What the task requires: Write the records out again exactly, leaving no images in.

┌────────

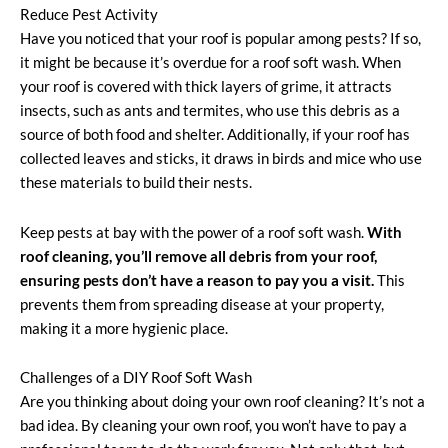
Reduce Pest Activity
Have you noticed that your roof is popular among pests? If so,
it might be because it’s overdue for a roof soft wash. When
your roof is covered with thick layers of grime, it attracts
insects, such as ants and termites, who use this debris as a
source of both food and shelter. Additionally, if your roof has
collected leaves and sticks, it draws in birds and mice who use
these materials to build their nests.
Keep pests at bay with the power of a roof soft wash.
With
roof cleaning, you’ll remove all debris from your roof,
ensuring pests don’t have a reason to pay you a visit.
This
prevents them from spreading disease at your property,
making it a more hygienic place.
Challenges of a DIY Roof Soft Wash
Are you thinking about doing your own roof cleaning? It’s not a
bad idea. By cleaning your own roof, you won’t have to pay a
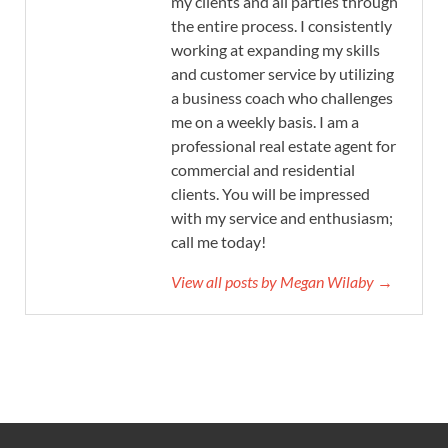
my clients and all parties through
the entire process. I consistently
working at expanding my skills
and customer service by utilizing
a business coach who challenges
me on a weekly basis. I am a
professional real estate agent for
commercial and residential
clients. You will be impressed
with my service and enthusiasm;
call me today!
View all posts by Megan Wilaby →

└────────

Solution to the exercise:
Reduce Pest Activity
Have you noticed that your roof is popular among pests? If so,
it might be because it’s overdue for a roof soft wash. When
your roof is covered with thick layers of grime, it attracts
insects, such as ants and termites, who use this debris as a
source of both food and shelter. Additionally, if your roof has
collected leaves and sticks, it draws in birds and mice who use
these materials to build their nests.
Keep pests at bay with the power of a roof soft wash.
With
roof cleaning, you’ll remove all debris from your roof,
ensuring pests don’t have a reason to pay you a visit.
This
prevents them from spreading disease at your property,
making it a more hygienic place.
Challenges of a DIY Roof Soft Wash
Are you thinking about doing your own roof cleaning? It’s not a
bad idea. By cleaning your own roof, you won’t have to pay a
my clients and all parties through
the entire process. I consistently
working at expanding my skills
and customer service by utilizing
a business coach who challenges
me on a weekly basis. I am a
professional real estate agent for
commercial and residential
clients. You will be impressed
with my service and enthusiasm;
call me today!
View all posts by Megan Wilaby →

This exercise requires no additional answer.